> Work order:
In the records below, begin at the line containing "路、公路和海上货物运输" and end at the line containing "布拉戈维申斯克公路大桥"; quote every line in that span exactly, including both boundary lines, and no others.

> Task inputs:
::::::::::

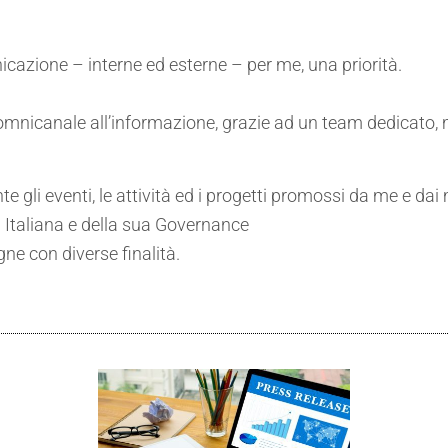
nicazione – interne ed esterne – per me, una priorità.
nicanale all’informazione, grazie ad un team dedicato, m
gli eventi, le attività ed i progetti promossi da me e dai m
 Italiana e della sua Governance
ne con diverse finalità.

::::::::::

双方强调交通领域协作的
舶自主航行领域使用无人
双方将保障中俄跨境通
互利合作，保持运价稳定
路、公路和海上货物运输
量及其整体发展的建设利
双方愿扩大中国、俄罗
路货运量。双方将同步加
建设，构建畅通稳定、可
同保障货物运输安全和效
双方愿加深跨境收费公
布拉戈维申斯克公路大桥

::::::::::

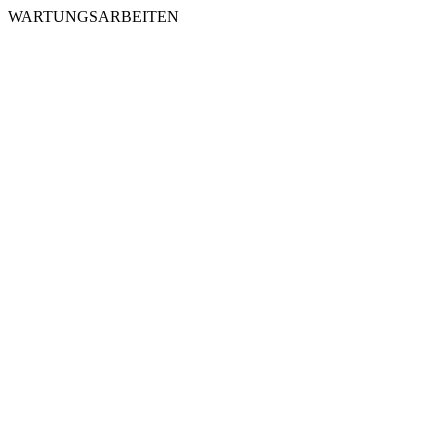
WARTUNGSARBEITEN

::::::::::

> Result of this exercise:
路、公路和海上货物运输
量及其整体发展的建设利
双方愿扩大中国、俄罗
路货运量。双方将同步加
建设，构建畅通稳定、可
同保障货物运输安全和效
双方愿加深跨境收费公
布拉戈维申斯克公路大桥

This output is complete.